Published 18 Dec 2014 in physics.geo-ph, cond-mat.dis-nn, and cond-mat.stat-mech | (1412.5738v1)

Abstract: What is the best way to divide a rugged landscape? Since ancient times, watersheds separating adjacent water systems that flow, for example, toward different seas, have been used to delimit boundaries. Interestingly, serious and even tense border disputes between countries have relied on the subtle geometrical properties of these tortuous lines. For instance, slight and even anthropogenic modifications of landscapes can produce large changes in a watershed, and the effects can be highly nonlocal.

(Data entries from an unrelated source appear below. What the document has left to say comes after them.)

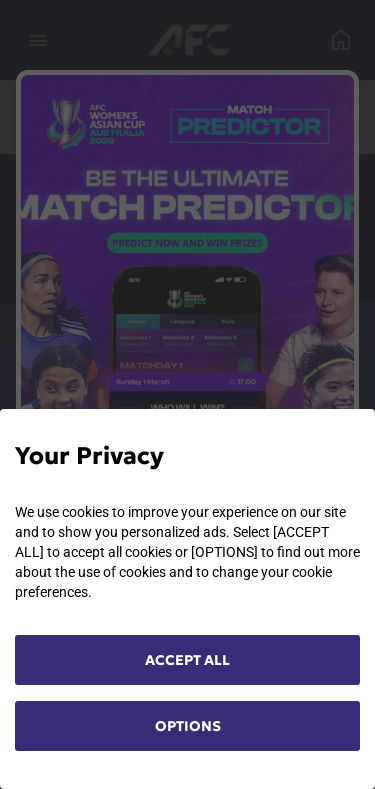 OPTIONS (188, 726)
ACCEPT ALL (187, 660) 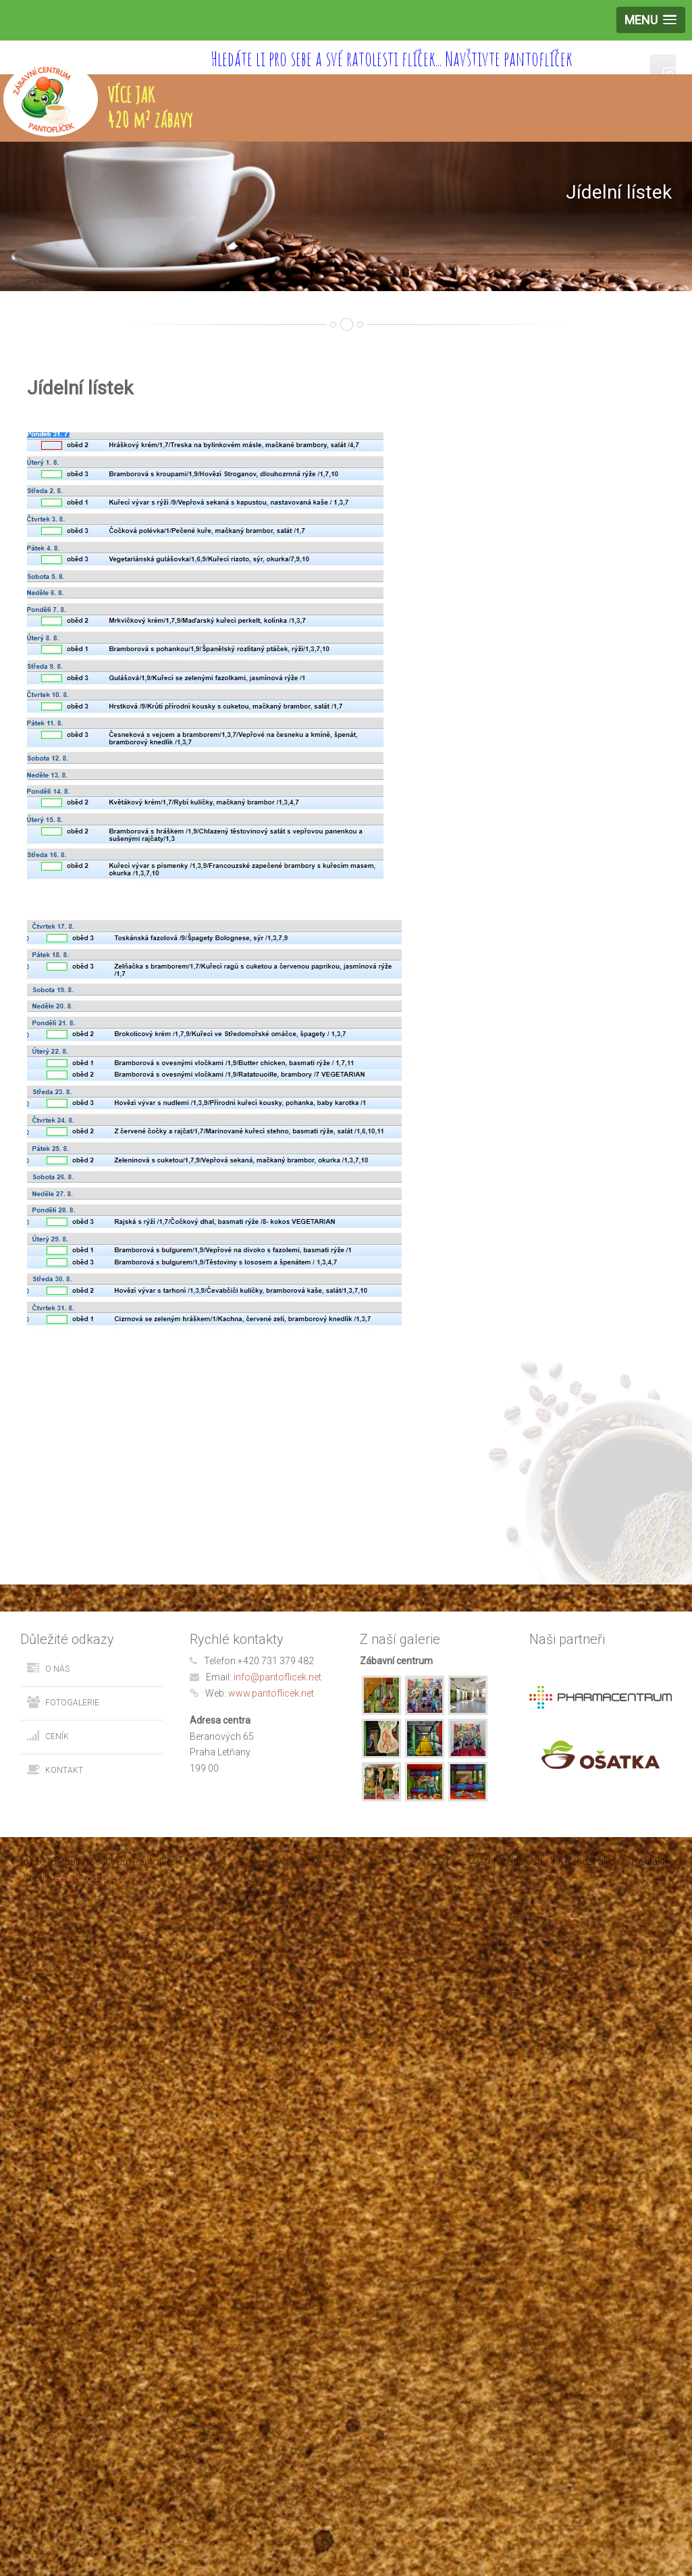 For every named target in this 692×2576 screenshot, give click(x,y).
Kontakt (64, 1770)
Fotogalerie (72, 1702)
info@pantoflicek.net (277, 1677)
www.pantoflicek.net (271, 1693)
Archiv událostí (510, 1861)
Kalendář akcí (587, 1861)
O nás (57, 1669)
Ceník (57, 1736)
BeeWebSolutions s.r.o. (95, 1878) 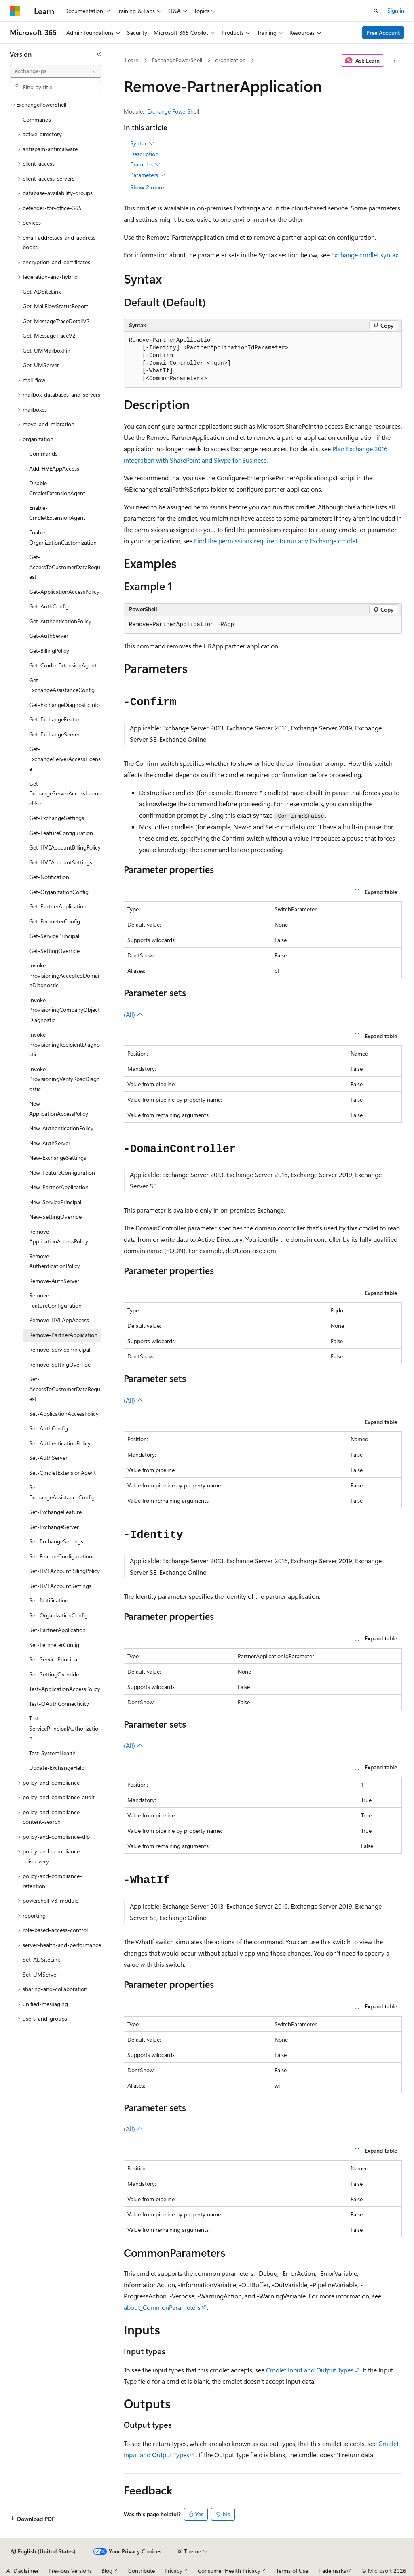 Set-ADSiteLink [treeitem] (41, 1959)
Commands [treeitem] (37, 119)
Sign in (395, 10)
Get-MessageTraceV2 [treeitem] (49, 335)
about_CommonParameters (162, 2307)
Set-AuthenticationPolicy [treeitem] (60, 1443)
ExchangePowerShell (177, 60)
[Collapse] (99, 54)
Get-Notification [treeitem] (49, 877)
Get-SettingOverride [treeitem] (54, 951)
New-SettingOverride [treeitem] (55, 1216)
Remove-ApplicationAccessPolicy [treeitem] (58, 1236)
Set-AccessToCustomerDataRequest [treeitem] (64, 1389)
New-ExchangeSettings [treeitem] (57, 1157)
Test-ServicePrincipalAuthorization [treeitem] (63, 1728)
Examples (145, 164)
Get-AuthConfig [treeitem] (49, 606)
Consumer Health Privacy (229, 2570)
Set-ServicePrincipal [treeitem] (53, 1659)
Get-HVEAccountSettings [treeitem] (60, 862)
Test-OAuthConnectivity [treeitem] (59, 1704)
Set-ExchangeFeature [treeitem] (55, 1512)
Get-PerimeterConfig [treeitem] (54, 921)
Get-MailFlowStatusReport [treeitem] (55, 306)
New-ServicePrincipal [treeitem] (55, 1202)
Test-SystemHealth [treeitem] (52, 1753)
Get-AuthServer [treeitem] (48, 635)
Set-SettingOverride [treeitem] (54, 1674)
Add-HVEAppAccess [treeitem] (54, 468)
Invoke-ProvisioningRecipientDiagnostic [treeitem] (64, 1044)
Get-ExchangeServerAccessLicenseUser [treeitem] (65, 793)
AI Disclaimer (22, 2570)
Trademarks (332, 2570)
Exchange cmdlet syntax (364, 254)
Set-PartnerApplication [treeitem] (57, 1630)
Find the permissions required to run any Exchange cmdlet (275, 540)
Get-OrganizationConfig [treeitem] (59, 892)
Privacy (173, 2570)
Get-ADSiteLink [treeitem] (42, 291)
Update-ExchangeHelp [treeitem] (56, 1767)
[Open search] (376, 11)
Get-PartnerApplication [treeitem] (58, 906)
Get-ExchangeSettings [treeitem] (56, 818)
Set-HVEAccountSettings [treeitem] (60, 1586)
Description (144, 154)
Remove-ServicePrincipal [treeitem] (59, 1349)
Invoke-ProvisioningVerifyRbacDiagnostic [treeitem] (64, 1079)
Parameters (147, 175)
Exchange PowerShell (173, 111)
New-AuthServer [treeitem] (49, 1143)
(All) (133, 1014)
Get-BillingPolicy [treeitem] (49, 650)
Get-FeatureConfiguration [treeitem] (61, 833)
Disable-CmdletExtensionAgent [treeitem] (57, 488)
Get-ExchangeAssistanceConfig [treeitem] (62, 685)
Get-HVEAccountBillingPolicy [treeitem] (65, 847)
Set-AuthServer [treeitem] (48, 1457)
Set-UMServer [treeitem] (40, 1974)
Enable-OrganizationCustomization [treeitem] (63, 537)
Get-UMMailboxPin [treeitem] (46, 350)
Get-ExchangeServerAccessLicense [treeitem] (65, 758)
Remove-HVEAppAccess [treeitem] (59, 1320)
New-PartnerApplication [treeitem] (59, 1187)
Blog (106, 2570)
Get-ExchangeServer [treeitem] (54, 734)
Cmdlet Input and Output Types (309, 2370)
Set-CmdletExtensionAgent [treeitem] (62, 1472)
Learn (132, 60)
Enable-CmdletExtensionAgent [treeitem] (57, 513)
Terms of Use (292, 2570)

Although the watershed concept arises naturally in geomorphology, where it plays a fundamental role in water management, landslide, and flood prevention, it also has important applications in seemingly unrelated fields such as image processing and medicine. Despite the far-reaching consequences of the scaling properties on watershed-related hydrological and political issues, it was only recently that a more profound and revealing connection has been disclosed between the concept of watershed and statistical physics of disordered systems. This review initially surveys the origin and definition of a watershed line in a geomorphological framework to subsequently introduce its basic geometrical and physical properties. Results on statistical properties of watersheds obtained from artificial model landscapes generated with long-range correlations are presented and shown to be in good qualitative and quantitative agreement with real landscapes.